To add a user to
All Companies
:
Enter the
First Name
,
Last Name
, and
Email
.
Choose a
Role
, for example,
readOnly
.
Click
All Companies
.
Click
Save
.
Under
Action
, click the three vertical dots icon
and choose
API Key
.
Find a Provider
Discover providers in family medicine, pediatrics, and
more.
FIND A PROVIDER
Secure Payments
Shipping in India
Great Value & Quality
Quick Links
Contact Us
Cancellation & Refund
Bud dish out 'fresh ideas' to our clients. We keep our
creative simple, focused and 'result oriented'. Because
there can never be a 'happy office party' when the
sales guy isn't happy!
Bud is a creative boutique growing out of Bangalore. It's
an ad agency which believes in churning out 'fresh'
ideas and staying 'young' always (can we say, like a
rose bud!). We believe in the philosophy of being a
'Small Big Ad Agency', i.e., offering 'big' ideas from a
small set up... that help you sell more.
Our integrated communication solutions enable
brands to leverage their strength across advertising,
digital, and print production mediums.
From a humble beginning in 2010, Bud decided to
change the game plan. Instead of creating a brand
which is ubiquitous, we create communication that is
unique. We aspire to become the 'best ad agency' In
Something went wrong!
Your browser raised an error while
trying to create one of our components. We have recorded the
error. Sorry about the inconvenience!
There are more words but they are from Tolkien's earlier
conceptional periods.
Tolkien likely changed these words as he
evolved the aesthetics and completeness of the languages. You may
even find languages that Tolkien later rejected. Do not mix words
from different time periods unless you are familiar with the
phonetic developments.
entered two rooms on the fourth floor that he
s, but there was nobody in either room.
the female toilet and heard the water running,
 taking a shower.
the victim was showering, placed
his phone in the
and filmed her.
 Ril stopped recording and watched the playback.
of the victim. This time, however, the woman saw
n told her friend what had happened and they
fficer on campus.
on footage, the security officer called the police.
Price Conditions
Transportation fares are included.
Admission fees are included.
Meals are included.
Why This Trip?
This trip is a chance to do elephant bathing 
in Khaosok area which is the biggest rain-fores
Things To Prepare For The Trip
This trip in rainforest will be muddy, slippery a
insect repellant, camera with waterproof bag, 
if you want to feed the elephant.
* * * * *
> _What the task asks_
From the first line of the records above down to the line containing "taking a shower.", repeat each line exactly as written. Include both of those lines and add nothing.

> _Answer space_
To add a user to
All Companies
:
Enter the
First Name
,
Last Name
, and
Email
.
Choose a
Role
, for example,
readOnly
.
Click
All Companies
.
Click
Save
.
Under
Action
, click the three vertical dots icon
and choose
API Key
.
Find a Provider
Discover providers in family medicine, pediatrics, and
more.
FIND A PROVIDER
Secure Payments
Shipping in India
Great Value & Quality
Quick Links
Contact Us
Cancellation & Refund
Bud dish out 'fresh ideas' to our clients. We keep our
creative simple, focused and 'result oriented'. Because
there can never be a 'happy office party' when the
sales guy isn't happy!
Bud is a creative boutique growing out of Bangalore. It's
an ad agency which believes in churning out 'fresh'
ideas and staying 'young' always (can we say, like a
rose bud!). We believe in the philosophy of being a
'Small Big Ad Agency', i.e., offering 'big' ideas from a
small set up... that help you sell more.
Our integrated communication solutions enable
brands to leverage their strength across advertising,
digital, and print production mediums.
From a humble beginning in 2010, Bud decided to
change the game plan. Instead of creating a brand
which is ubiquitous, we create communication that is
unique. We aspire to become the 'best ad agency' In
Something went wrong!
Your browser raised an error while
trying to create one of our components. We have recorded the
error. Sorry about the inconvenience!
There are more words but they are from Tolkien's earlier
conceptional periods.
Tolkien likely changed these words as he
evolved the aesthetics and completeness of the languages. You may
even find languages that Tolkien later rejected. Do not mix words
from different time periods unless you are familiar with the
phonetic developments.
entered two rooms on the fourth floor that he
s, but there was nobody in either room.
the female toilet and heard the water running,
 taking a shower.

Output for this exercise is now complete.